How many terms of the AP 63, 60, 57, 54, ... must be taken so that their sum is 693? Explain the double answer.
The given AP is 63, 60, 57, 54, ... .
Here, a = 63 and d = 60 − 63 = −3
Let the required number of terms be n.
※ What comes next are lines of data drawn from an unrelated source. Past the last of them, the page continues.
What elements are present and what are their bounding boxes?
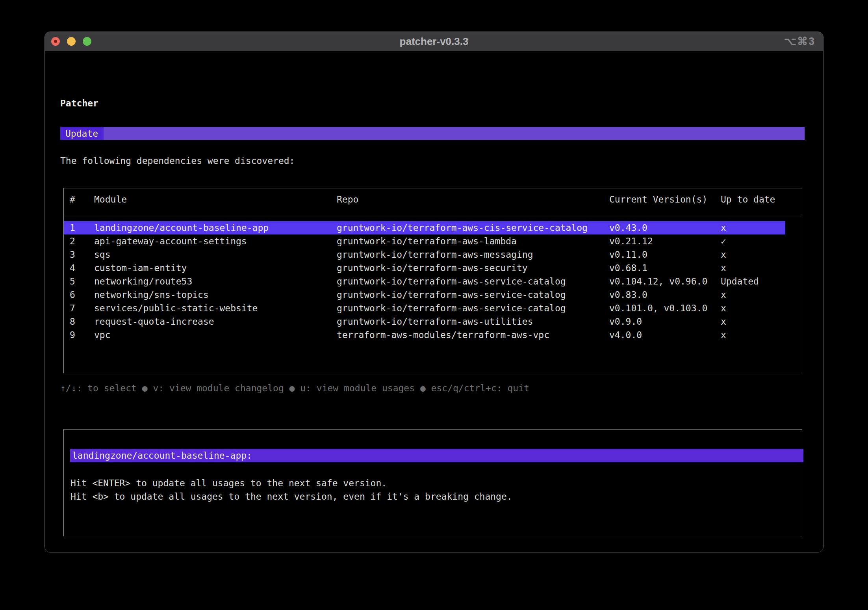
detail-instruction-line1: Hit <ENTER> to update all usages to the … (70, 478, 387, 488)
terminal-content: Patcher Update The following dependencie… (45, 51, 823, 552)
cell-repo: terraform-aws-modules/terraform-aws-vpc (337, 330, 609, 340)
table-body: 1 landingzone/account-baseline-app grunt… (64, 221, 802, 342)
module-detail-panel: landingzone/account-baseline-app: Hit <E… (63, 429, 802, 536)
table-row[interactable]: 6 networking/sns-topics gruntwork-io/ter… (64, 288, 785, 301)
cell-versions: v0.68.1 (609, 263, 721, 273)
table-header: # Module Repo Current Version(s) Up to d… (64, 188, 802, 215)
cell-versions: v0.21.12 (609, 236, 721, 246)
table-row[interactable]: 2 api-gateway-account-settings gruntwork… (64, 234, 785, 248)
cell-num: 4 (70, 263, 94, 273)
app-heading: Patcher (60, 98, 98, 108)
dependencies-table: # Module Repo Current Version(s) Up to d… (63, 188, 802, 373)
cell-repo: gruntwork-io/terraform-aws-lambda (337, 236, 609, 246)
zoom-button[interactable] (83, 37, 91, 46)
intro-text: The following dependencies were discover… (60, 156, 295, 166)
cell-versions: v0.104.12, v0.96.0 (609, 276, 721, 286)
cell-status: x (721, 330, 785, 340)
detail-instruction-line2: Hit <b> to update all usages to the next… (70, 491, 512, 502)
cell-status: Updated (721, 276, 785, 286)
cell-module: request-quota-increase (94, 316, 337, 327)
tab-update[interactable]: Update (60, 127, 104, 140)
traffic-lights (51, 37, 91, 46)
cell-versions: v0.43.0 (609, 223, 721, 233)
cell-status: x (721, 316, 785, 327)
cell-status: ✓ (721, 236, 785, 246)
cell-module: vpc (94, 330, 337, 340)
cell-status: x (721, 303, 785, 313)
col-header-module: Module (94, 194, 337, 205)
minimize-button[interactable] (67, 37, 76, 46)
cell-num: 1 (70, 223, 94, 233)
table-row[interactable]: 8 request-quota-increase gruntwork-io/te… (64, 315, 785, 328)
cell-num: 8 (70, 316, 94, 327)
table-row[interactable]: 4 custom-iam-entity gruntwork-io/terrafo… (64, 261, 785, 275)
cell-num: 6 (70, 290, 94, 300)
selected-module-title: landingzone/account-baseline-app: (70, 449, 803, 462)
cell-module: sqs (94, 249, 337, 260)
cell-num: 2 (70, 236, 94, 246)
keybinding-help: ↑/↓: to select ● v: view module changelo… (60, 383, 529, 393)
cell-versions: v0.101.0, v0.103.0 (609, 303, 721, 313)
cell-versions: v0.83.0 (609, 290, 721, 300)
cell-repo: gruntwork-io/terraform-aws-cis-service-c… (337, 223, 609, 233)
cell-status: x (721, 290, 785, 300)
cell-module: api-gateway-account-settings (94, 236, 337, 246)
table-row[interactable]: 1 landingzone/account-baseline-app grunt… (64, 221, 785, 234)
table-row[interactable]: 3 sqs gruntwork-io/terraform-aws-messagi… (64, 248, 785, 261)
cell-module: networking/sns-topics (94, 290, 337, 300)
cell-status: x (721, 263, 785, 273)
col-header-versions: Current Version(s) (609, 194, 721, 205)
cell-versions: v4.0.0 (609, 330, 721, 340)
table-row[interactable]: 7 services/public-static-website gruntwo… (64, 301, 785, 315)
cell-module: landingzone/account-baseline-app (94, 223, 337, 233)
col-header-num: # (70, 194, 94, 205)
window-titlebar[interactable]: patcher-v0.3.3 ⌥⌘3 (45, 32, 823, 51)
cell-repo: gruntwork-io/terraform-aws-security (337, 263, 609, 273)
tab-shortcut-hint: ⌥⌘3 (784, 35, 815, 48)
cell-num: 9 (70, 330, 94, 340)
cell-repo: gruntwork-io/terraform-aws-utilities (337, 316, 609, 327)
cell-module: custom-iam-entity (94, 263, 337, 273)
desktop-background: patcher-v0.3.3 ⌥⌘3 Patcher Update The fo… (0, 0, 868, 610)
cell-module: services/public-static-website (94, 303, 337, 313)
close-button[interactable] (51, 37, 60, 46)
cell-status: x (721, 223, 785, 233)
cell-versions: v0.9.0 (609, 316, 721, 327)
cell-num: 5 (70, 276, 94, 286)
col-header-repo: Repo (337, 194, 609, 205)
cell-repo: gruntwork-io/terraform-aws-service-catal… (337, 290, 609, 300)
cell-repo: gruntwork-io/terraform-aws-service-catal… (337, 276, 609, 286)
terminal-window: patcher-v0.3.3 ⌥⌘3 Patcher Update The fo… (45, 32, 823, 552)
cell-repo: gruntwork-io/terraform-aws-messaging (337, 249, 609, 260)
cell-versions: v0.11.0 (609, 249, 721, 260)
cell-repo: gruntwork-io/terraform-aws-service-catal… (337, 303, 609, 313)
table-row[interactable]: 5 networking/route53 gruntwork-io/terraf… (64, 275, 785, 288)
cell-num: 7 (70, 303, 94, 313)
tab-bar: Update (60, 127, 805, 140)
cell-module: networking/route53 (94, 276, 337, 286)
cell-status: x (721, 249, 785, 260)
cell-num: 3 (70, 249, 94, 260)
detail-instructions: Hit <ENTER> to update all usages to the … (70, 476, 512, 503)
window-title: patcher-v0.3.3 (400, 35, 469, 48)
table-row[interactable]: 9 vpc terraform-aws-modules/terraform-aw… (64, 328, 785, 342)
col-header-status: Up to date (721, 194, 785, 205)
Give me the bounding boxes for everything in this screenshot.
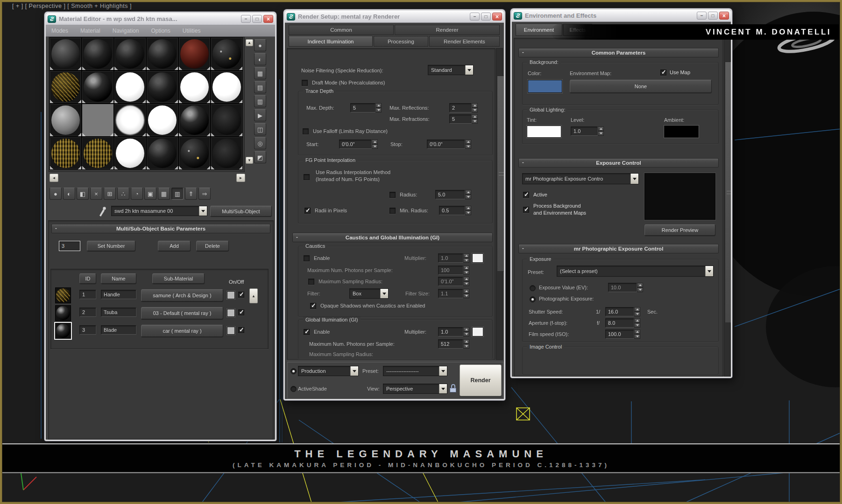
- close-button[interactable]: ×: [719, 12, 729, 20]
- exposure-preset-dropdown[interactable]: (Select a preset): [557, 266, 714, 277]
- set-number-button[interactable]: Set Number: [87, 241, 135, 251]
- environment-titlebar[interactable]: Ƨ Environment and Effects – □ ×: [512, 10, 731, 22]
- material-count-field[interactable]: 3: [59, 241, 80, 251]
- max-refractions-field[interactable]: 5: [449, 114, 472, 124]
- material-sample-slot[interactable]: [211, 104, 243, 137]
- filter-dropdown[interactable]: Box: [349, 288, 389, 299]
- go-forward-to-sibling-icon[interactable]: ⇒: [198, 188, 211, 200]
- name-field[interactable]: Handle: [101, 290, 136, 299]
- tab-common[interactable]: Common: [289, 25, 394, 35]
- use-falloff-checkbox[interactable]: [303, 128, 309, 134]
- material-sample-slot[interactable]: [82, 37, 114, 70]
- dropdown-arrow-icon[interactable]: [350, 366, 358, 376]
- minimize-button[interactable]: –: [697, 12, 707, 20]
- maximize-button[interactable]: □: [252, 15, 262, 23]
- sub-material-thumbnail[interactable]: [55, 305, 71, 321]
- gi-multiplier-field[interactable]: 1.0: [438, 327, 463, 336]
- material-sample-slot[interactable]: [211, 70, 243, 104]
- menu-navigation[interactable]: Navigation: [113, 28, 139, 34]
- caustics-photons-spinner[interactable]: [463, 266, 469, 275]
- gi-photons-spinner[interactable]: [463, 339, 469, 349]
- exposure-value-radio[interactable]: [530, 285, 536, 291]
- make-preview-icon[interactable]: ▶: [254, 109, 266, 121]
- production-radio[interactable]: [290, 368, 297, 374]
- material-sample-slot[interactable]: [211, 137, 243, 170]
- dropdown-arrow-icon[interactable]: [465, 65, 473, 75]
- minimize-button[interactable]: –: [470, 13, 480, 21]
- material-sample-slot[interactable]: [178, 104, 211, 137]
- tab-indirect-illumination[interactable]: Indirect Illumination: [289, 36, 373, 47]
- maximize-button[interactable]: □: [481, 13, 491, 21]
- select-by-material-icon[interactable]: ◎: [254, 137, 266, 149]
- caustics-multiplier-field[interactable]: 1.0: [438, 253, 463, 263]
- radius-checkbox[interactable]: [389, 192, 396, 198]
- id-field[interactable]: 1: [79, 290, 96, 299]
- caustics-gi-rollout[interactable]: - Caustics and Global Illumination (GI): [292, 233, 493, 242]
- menu-options[interactable]: Options: [151, 28, 170, 34]
- dropdown-arrow-icon[interactable]: [630, 174, 638, 184]
- dropdown-arrow-icon[interactable]: [380, 289, 388, 298]
- filter-size-field[interactable]: 1.1: [438, 289, 463, 298]
- make-material-copy-icon[interactable]: ⊞: [104, 188, 116, 200]
- tab-processing[interactable]: Processing: [374, 36, 428, 47]
- mr-exposure-rollout[interactable]: - mr Photographic Exposure Control: [518, 244, 719, 253]
- make-unique-icon[interactable]: ∴: [117, 188, 129, 200]
- min-radius-spinner[interactable]: [465, 206, 471, 215]
- shutter-speed-field[interactable]: 16.0: [605, 307, 634, 316]
- sub-material-thumbnail[interactable]: [55, 287, 71, 303]
- ambient-color-swatch[interactable]: [664, 126, 699, 138]
- background-icon[interactable]: ▦: [254, 67, 266, 79]
- exposure-value-field[interactable]: 10.0: [608, 283, 637, 292]
- get-material-icon[interactable]: ●: [50, 188, 62, 200]
- render-button[interactable]: Render: [460, 364, 502, 396]
- gi-multiplier-spinner[interactable]: [463, 327, 469, 336]
- reset-map-icon[interactable]: ×: [90, 188, 102, 200]
- render-preview-button[interactable]: Render Preview: [644, 224, 715, 236]
- max-depth-spinner[interactable]: [375, 103, 382, 112]
- view-dropdown[interactable]: Perspective: [383, 384, 447, 394]
- process-background-checkbox[interactable]: [523, 207, 529, 213]
- content-scrollbar[interactable]: [496, 48, 503, 360]
- film-speed-spinner[interactable]: [634, 329, 640, 339]
- show-map-in-viewport-icon[interactable]: ▦: [158, 188, 170, 200]
- material-sample-slot[interactable]: [82, 104, 114, 137]
- radius-spinner[interactable]: [465, 190, 471, 199]
- filter-size-spinner[interactable]: [463, 289, 469, 298]
- sub-material-button[interactable]: samune ( Arch & Design ): [141, 289, 223, 301]
- caustics-sampling-radius-field[interactable]: 0'1.0": [438, 277, 463, 286]
- material-sample-slot[interactable]: [114, 37, 146, 70]
- common-parameters-rollout[interactable]: - Common Parameters: [518, 48, 719, 57]
- noise-filtering-dropdown[interactable]: Standard: [428, 65, 474, 75]
- active-checkbox[interactable]: [523, 192, 529, 198]
- gi-multiplier-swatch[interactable]: [472, 327, 483, 336]
- min-radius-checkbox[interactable]: [389, 208, 396, 214]
- sub-material-column-header[interactable]: Sub-Material: [152, 273, 205, 284]
- material-sample-slot[interactable]: [114, 137, 146, 170]
- material-sample-slot[interactable]: [114, 104, 146, 137]
- delete-button[interactable]: Delete: [196, 241, 229, 251]
- use-radius-interpolation-checkbox[interactable]: [304, 174, 310, 180]
- material-sample-slot[interactable]: [50, 37, 82, 70]
- slots-scroll-left-button[interactable]: ◄: [50, 174, 58, 182]
- sub-material-color-swatch[interactable]: [227, 309, 235, 317]
- material-sample-slot[interactable]: [50, 137, 82, 170]
- collapse-icon[interactable]: -: [522, 245, 524, 251]
- material-sample-slot[interactable]: [82, 70, 114, 104]
- material-sample-slot[interactable]: [82, 137, 114, 170]
- id-field[interactable]: 2: [79, 308, 96, 317]
- max-depth-field[interactable]: 5: [350, 103, 375, 112]
- max-refractions-spinner[interactable]: [472, 114, 478, 124]
- go-to-parent-icon[interactable]: ⇑: [185, 188, 197, 200]
- sub-material-button[interactable]: 03 - Default ( mental ray ): [141, 307, 223, 319]
- exposure-control-rollout[interactable]: - Exposure Control: [518, 158, 719, 168]
- maximize-button[interactable]: □: [708, 12, 718, 20]
- material-editor-options-icon[interactable]: ◫: [254, 123, 266, 135]
- draft-mode-checkbox[interactable]: [302, 80, 308, 86]
- tint-color-swatch[interactable]: [527, 126, 561, 138]
- material-sample-slot[interactable]: [114, 70, 146, 104]
- video-color-check-icon[interactable]: ▥: [254, 95, 266, 107]
- photographic-exposure-radio[interactable]: [530, 296, 536, 302]
- material-sample-slot[interactable]: [211, 37, 243, 70]
- name-field[interactable]: Tsuba: [101, 308, 136, 317]
- caustics-multiplier-spinner[interactable]: [463, 253, 469, 263]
Then,
$S_{n}=693$
$\Rightarrow \frac{n}{2}[2 \times 63+(n-1) \times(-3)]=693 \quad\left\{S_{n}=\frac{n}{2}[2 a+(n-1) d]\right\}$
$\Rightarrow \frac{n}{2}(126-3 n+3)=693$
$\Rightarrow n(129-3 n)=1386$
$\Rightarrow 3 n^{2}-129 n+1386=0$
$\Rightarrow 3 n^{2}-66 n-63 n+1386=0$
$\Rightarrow 3 n(n-22)-63(n-22)=0$
$\Rightarrow(n-22)(3 n-63)=0$
$\Rightarrow n-22=0$ or $3 n-63=0$
$\Rightarrow n=22$ or $n=21$
So, the sum of 21 terms as well as that of 22 terms is 693. This is because the 22nd term of the AP is 0.
$a_{22}=63+(22-1) \times(-3)=63-63=0$
Hence, the required number of terms is 21 or 22.